### The problem
Transcribe every entry word for word, but drop the pictures.

### Data under study

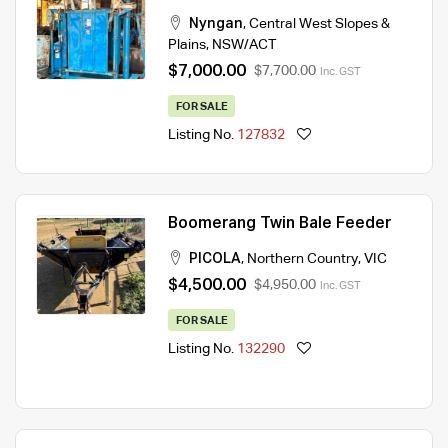
Nyngan
,
Central West Slopes &
Plains
,
NSW/ACT
$7,000.00
$7,700.00
Inc. GST
FOR SALE
Listing No.
127832
Boomerang Twin Bale Feeder
PICOLA
,
Northern Country
,
VIC
$4,500.00
$4,950.00
Inc. GST
FOR SALE
Listing No.
132290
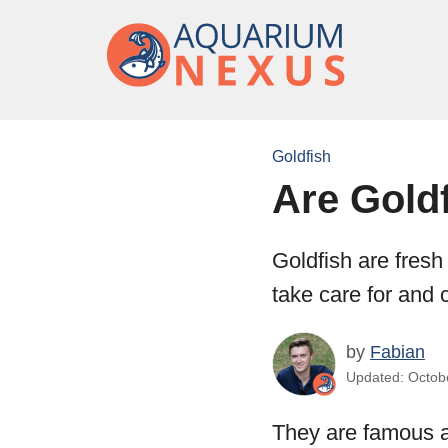
Goldfish
Are Gold
Goldfish are fresh
take care for and 
by
Fabian
Updated: Octobe
They are famous a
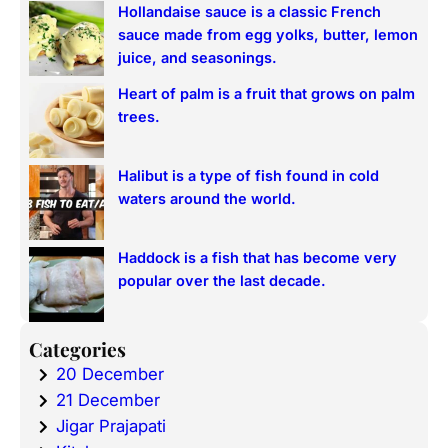
Hollandaise sauce is a classic French
sauce made from egg yolks, butter, lemon
juice, and seasonings.
Heart of palm is a fruit that grows on palm
trees.
Halibut is a type of fish found in cold
waters around the world.
Haddock is a fish that has become very
popular over the last decade.
Categories
20 December
21 December
Jigar Prajapati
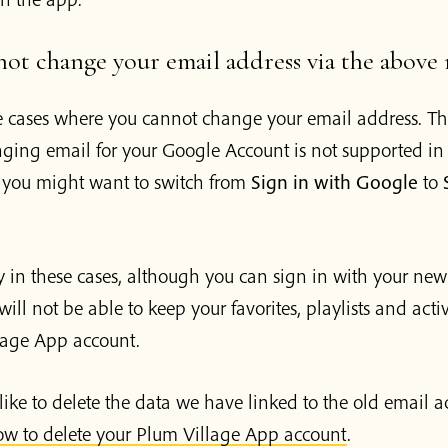
not change your email address via the above
 cases where you cannot change your email address. Th
ging email for your Google Account is not supported in 
, you might want to switch from
Sign in with Google
to
 in these cases, although you can sign in with your new
will not be able to keep your favorites, playlists and acti
lage App account.
like to delete the data we have linked to the old email a
w to delete your Plum Village App account
.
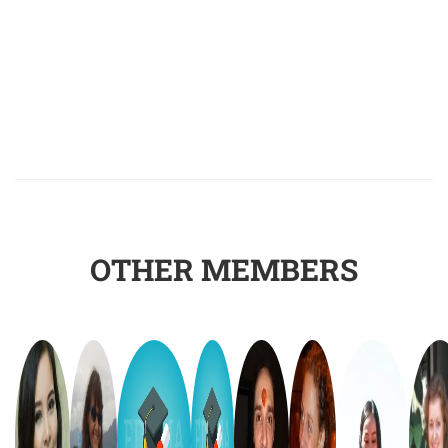
OTHER MEMBERS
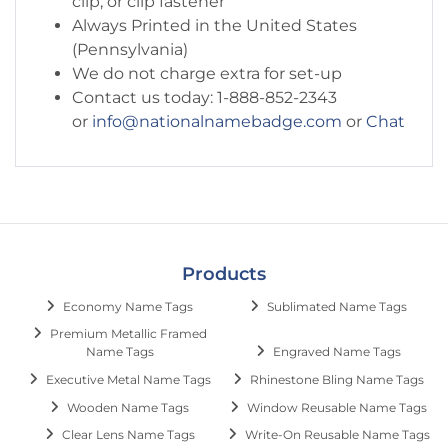
clip, or clip fastener
Always Printed in the United States
(Pennsylvania)
We do not charge extra for set-up
Contact us today: 1-888-852-2343
or
info@nationalnamebadge.com
or
Chat
Products
Economy Name Tags
Sublimated Name Tags
Premium Metallic Framed
Name Tags
Engraved Name Tags
Executive Metal Name Tags
Rhinestone Bling Name Tags
Wooden Name Tags
Window Reusable Name Tags
Clear Lens Name Tags
Write-On Reusable Name Tags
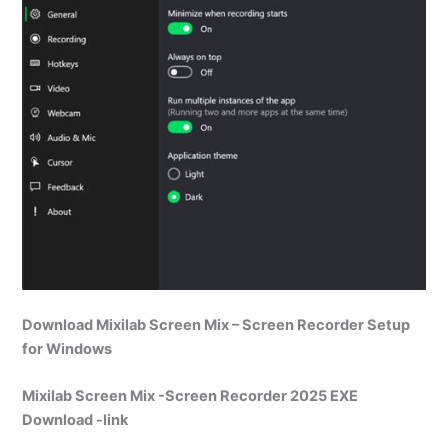
Download Mixilab Screen Mix – Screen Recorder Setup
for Windows
Mixilab Screen Mix -Screen Recorder 2025 EXE
Download -link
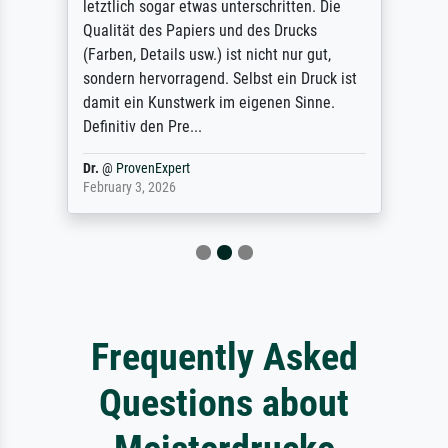
letztlich sogar etwas unterschritten. Die
Qualität des Papiers und des Drucks
(Farben, Details usw.) ist nicht nur gut,
sondern hervorragend. Selbst ein Druck ist
damit ein Kunstwerk im eigenen Sinne.
Definitiv den Pre...
Dr.
@
ProvenExpert
February 3, 2026
Frequently Asked
Questions about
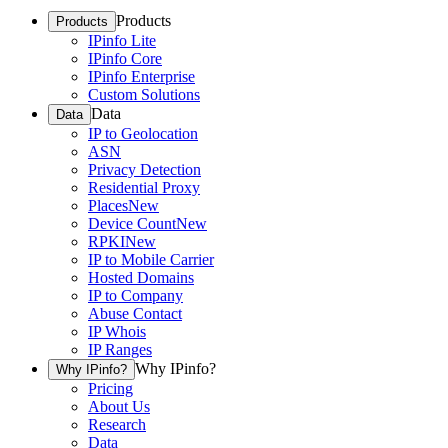
Products
Products
IPinfo Lite
IPinfo Core
IPinfo Enterprise
Custom Solutions
Data
Data
IP to Geolocation
ASN
Privacy Detection
Residential Proxy
Places
New
Device Count
New
RPKI
New
IP to Mobile Carrier
Hosted Domains
IP to Company
Abuse Contact
IP Whois
IP Ranges
Why IPinfo?
Why IPinfo?
Pricing
About Us
Research
Data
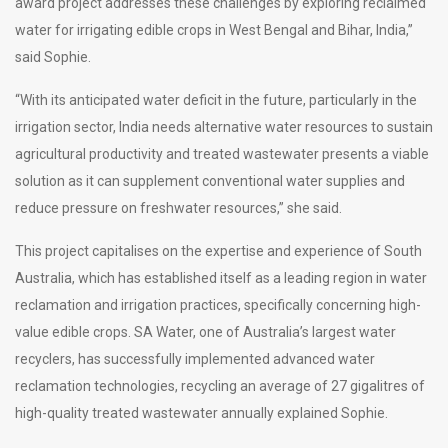
award project addresses these challenges by exploring reclaimed
water for irrigating edible crops in West Bengal and Bihar, India,”
said Sophie.
“With its anticipated water deficit in the future, particularly in the
irrigation sector, India needs alternative water resources to sustain
agricultural productivity and treated wastewater presents a viable
solution as it can supplement conventional water supplies and
reduce pressure on freshwater resources,” she said.
This project capitalises on the expertise and experience of South
Australia, which has established itself as a leading region in water
reclamation and irrigation practices, specifically concerning high-
value edible crops. SA Water, one of Australia’s largest water
recyclers, has successfully implemented advanced water
reclamation technologies, recycling an average of 27 gigalitres of
high-quality treated wastewater annually explained Sophie.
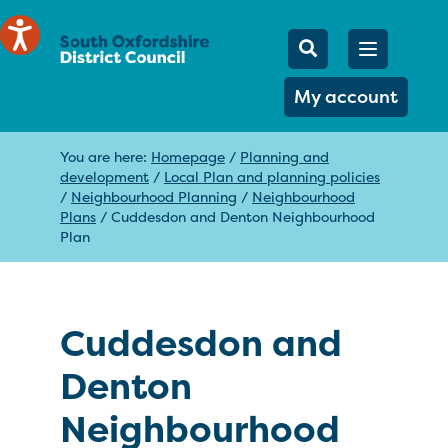
Mobile Searc
Open men
Search
My account
You are here:
Homepage
/
Planning and
development
/
Local Plan and planning policies
/
Neighbourhood Planning
/
Neighbourhood
Plans
/
Cuddesdon and Denton Neighbourhood
Plan
Cuddesdon and
Denton
Neighbourhood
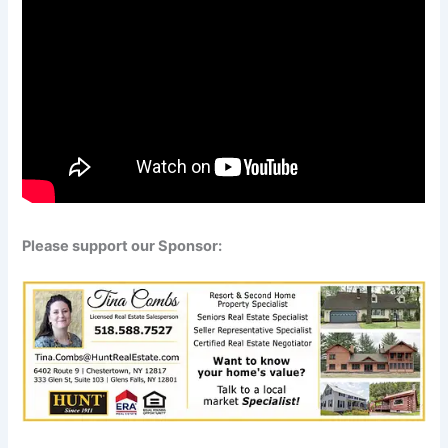
Please support our Sponsor:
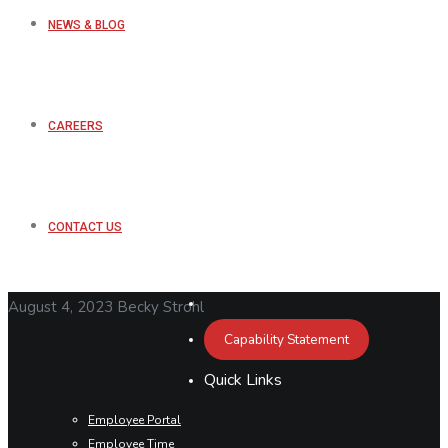
NEWS & BLOG
CAREERS
CONTACT US
August 4, 2023
Becky Strohl
Capability Statement
Quick Links
Employee Portal
Employee Time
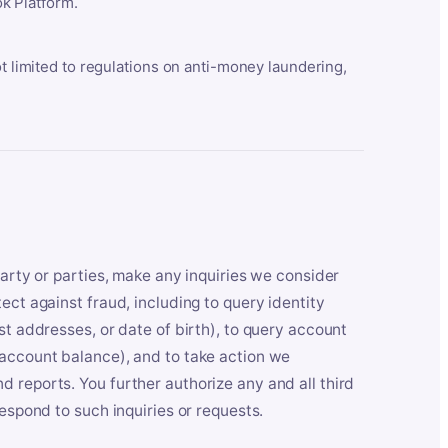
k Platform.
ot limited to regulations on anti-money laundering,
party or parties, make any inquiries we consider
ect against fraud, including to query identity
st addresses, or date of birth), to query account
 account balance), and to take action we
 reports. You further authorize any and all third
respond to such inquiries or requests.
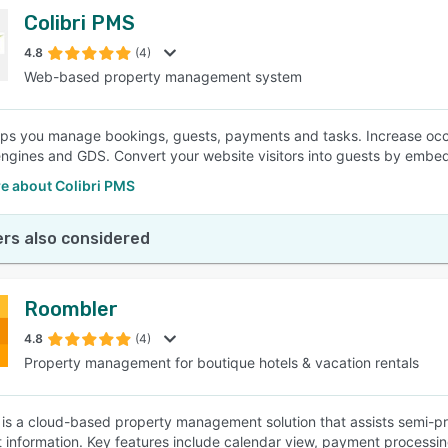
Colibri PMS
4.8
(4)
Web-based property management system
elps you manage bookings, guests, payments and tasks. Increase occ
ngines and GDS. Convert your website visitors into guests by embe
e about Colibri PMS
rs also considered
Roombler
4.8
(4)
Property management for boutique hotels & vacation rentals
is a cloud-based property management solution that assists semi-pro
 information. Key features include calendar view, payment processin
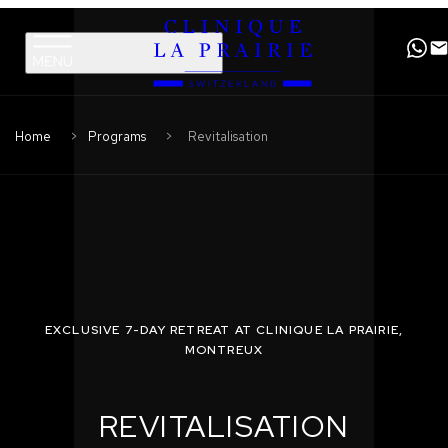
Clinique
Skip
Skip
La
to
to
Prairie
primary
content
navigation
Home
Programs
Revitalisation
EXCLUSIVE 7-DAY RETREAT AT CLINIQUE LA PRAIRIE,
MONTREUX
REVITALISATION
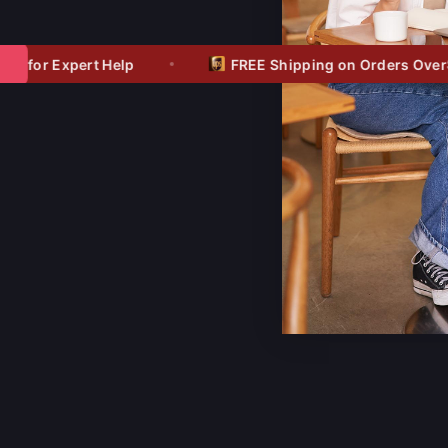
$1
for Expert Help
FREE Shipping on Orders Over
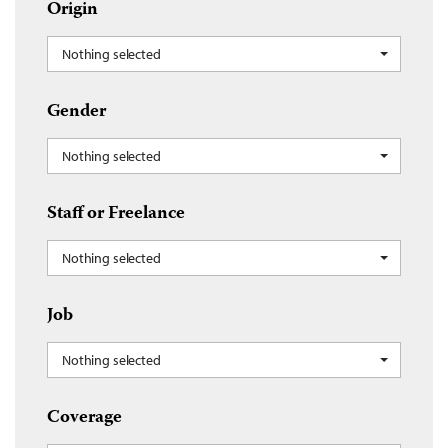
Origin
Nothing selected
Gender
Nothing selected
Staff or Freelance
Nothing selected
Job
Nothing selected
Coverage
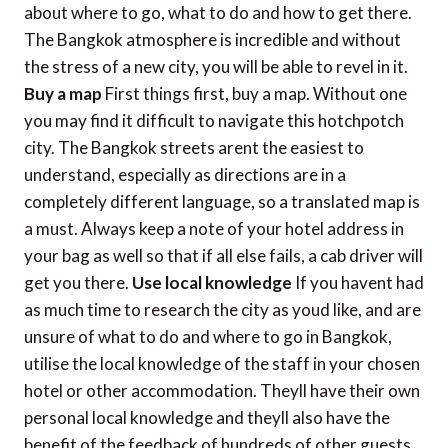
about where to go, what to do and how to get there.
The Bangkok atmosphere is incredible and without
the stress of a new city, you will be able to revel in it.
Buy a map
First things first, buy a map. Without one
you may find it difficult to navigate this hotchpotch
city. The Bangkok streets arent the easiest to
understand, especially as directions are in a
completely different language, so a translated map is
a must. Always keep a note of your hotel address in
your bag as well so that if all else fails, a cab driver will
get you there.
Use local knowledge
If you havent had
as much time to research the city as youd like, and are
unsure of what to do and where to go in Bangkok,
utilise the local knowledge of the staff in your chosen
hotel or other accommodation. Theyll have their own
personal local knowledge and theyll also have the
benefit of the feedback of hundreds of other guests,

### Response to the exercise
Nyngan
,
Central West Slopes &
Plains
,
NSW/ACT
$7,000.00
$7,700.00
Inc. GST
FOR SALE
Listing No.
127832
Boomerang Twin Bale Feeder
PICOLA
,
Northern Country
,
VIC
$4,500.00
$4,950.00
Inc. GST
FOR SALE
Listing No.
132290
Goldfish
Are Gold
Goldfish are fresh
take care for and 
by
Fabian
Updated: Octobe
They are famous a
Hollandaise sauce is a classic French
sauce made from egg yolks, butter, lemon
juice, and seasonings.
Heart of palm is a fruit that grows on palm
trees.
Halibut is a type of fish found in cold
waters around the world.
Haddock is a fish that has become very
popular over the last decade.
Categories
20 December
21 December
Jigar Prajapati
not change your email address via the above
 cases where you cannot change your email address. Th
ging email for your Google Account is not supported in 
, you might want to switch from
Sign in with Google
to
 in these cases, although you can sign in with your new
will not be able to keep your favorites, playlists and acti
lage App account.
like to delete the data we have linked to the old email a
w to delete your Plum Village App account
.
OTHER MEMBERS
clip, or clip fastener
Always Printed in the United States
(Pennsylvania)
We do not charge extra for set-up
Contact us today: 1-888-852-2343
or
info@nationalnamebadge.com
or
Chat
Products
Economy Name Tags
Sublimated Name Tags
Premium Metallic Framed
Name Tags
Engraved Name Tags
Executive Metal Name Tags
Rhinestone Bling Name Tags
Wooden Name Tags
Window Reusable Name Tags
Clear Lens Name Tags
Write-On Reusable Name Tags
Download Mixilab Screen Mix – Screen Recorder Setup
for Windows
Mixilab Screen Mix -Screen Recorder 2025 EXE
Download -link
letztlich sogar etwas unterschritten. Die
Qualität des Papiers und des Drucks
(Farben, Details usw.) ist nicht nur gut,
sondern hervorragend. Selbst ein Druck ist
damit ein Kunstwerk im eigenen Sinne.
Definitiv den Pre...
Dr.
@
ProvenExpert
February 3, 2026
Frequently Asked
Questions about
Products
Products
IPinfo Lite
IPinfo Core
IPinfo Enterprise
Custom Solutions
Data
Data
IP to Geolocation
ASN
Privacy Detection
Residential Proxy
Places
New
Device Count
New
RPKI
New
IP to Mobile Carrier
Hosted Domains
IP to Company
Abuse Contact
IP Whois
IP Ranges
Why IPinfo?
Why IPinfo?
Pricing
About Us
Research
Data
award project addresses these challenges by exploring reclaimed
water for irrigating edible crops in West Bengal and Bihar, India,”
said Sophie.
“With its anticipated water deficit in the future, particularly in the
irrigation sector, India needs alternative water resources to sustain
agricultural productivity and treated wastewater presents a viable
solution as it can supplement conventional water supplies and
reduce pressure on freshwater resources,” she said.
This project capitalises on the expertise and experience of South
Australia, which has established itself as a leading region in water
reclamation and irrigation practices, specifically concerning high-
value edible crops. SA Water, one of Australia’s largest water
recyclers, has successfully implemented advanced water
reclamation technologies, recycling an average of 27 gigalitres of
high-quality treated wastewater annually explained Sophie.
Mobile Searc
Open men
Search
My account
You are here:
Homepage
/
Planning and
development
/
Local Plan and planning policies
/
Neighbourhood Planning
/
Neighbourhood
Plans
/
Cuddesdon and Denton Neighbourhood
Plan
Cuddesdon and
Denton
Neighbourhood
Please support our Sponsor:
NEWS & BLOG
CAREERS
CONTACT US
August 4, 2023
Becky Strohl
Capability Statement
Quick Links
Employee Portal
Employee Time
k Platform.
ot limited to regulations on anti-money laundering,
party or parties, make any inquiries we consider
ect against fraud, including to query identity
st addresses, or date of birth), to query account
 account balance), and to take action we
 reports. You further authorize any and all third
respond to such inquiries or requests.
Colibri PMS
4.8
(4)
Web-based property management system
elps you manage bookings, guests, payments and tasks. Increase occ
ngines and GDS. Convert your website visitors into guests by embe
e about Colibri PMS
rs also considered
Roombler
4.8
(4)
Property management for boutique hotels & vacation rentals
is a cloud-based property management solution that assists semi-pro
 information. Key features include calendar view, payment processin
Clinique
Skip
Skip
La
to
to
Prairie
primary
content
navigation
Home
Programs
Revitalisation
EXCLUSIVE 7-DAY RETREAT AT CLINIQUE LA PRAIRIE,
MONTREUX
REVITALISATION
$1
for Expert Help
FREE Shipping on Orders Over
Origin
Nothing selected
Gender
Nothing selected
Staff or Freelance
Nothing selected
Job
Nothing selected
Coverage
about where to go, what to do and how to get there.
The Bangkok atmosphere is incredible and without
the stress of a new city, you will be able to revel in it.
Buy a map
First things first, buy a map. Without one
you may find it difficult to navigate this hotchpotch
city. The Bangkok streets arent the easiest to
understand, especially as directions are in a
completely different language, so a translated map is
a must. Always keep a note of your hotel address in
your bag as well so that if all else fails, a cab driver will
get you there.
Use local knowledge
If you havent had
as much time to research the city as youd like, and are
unsure of what to do and where to go in Bangkok,
utilise the local knowledge of the staff in your chosen
hotel or other accommodation. Theyll have their own
personal local knowledge and theyll also have the
benefit of the feedback of hundreds of other guests,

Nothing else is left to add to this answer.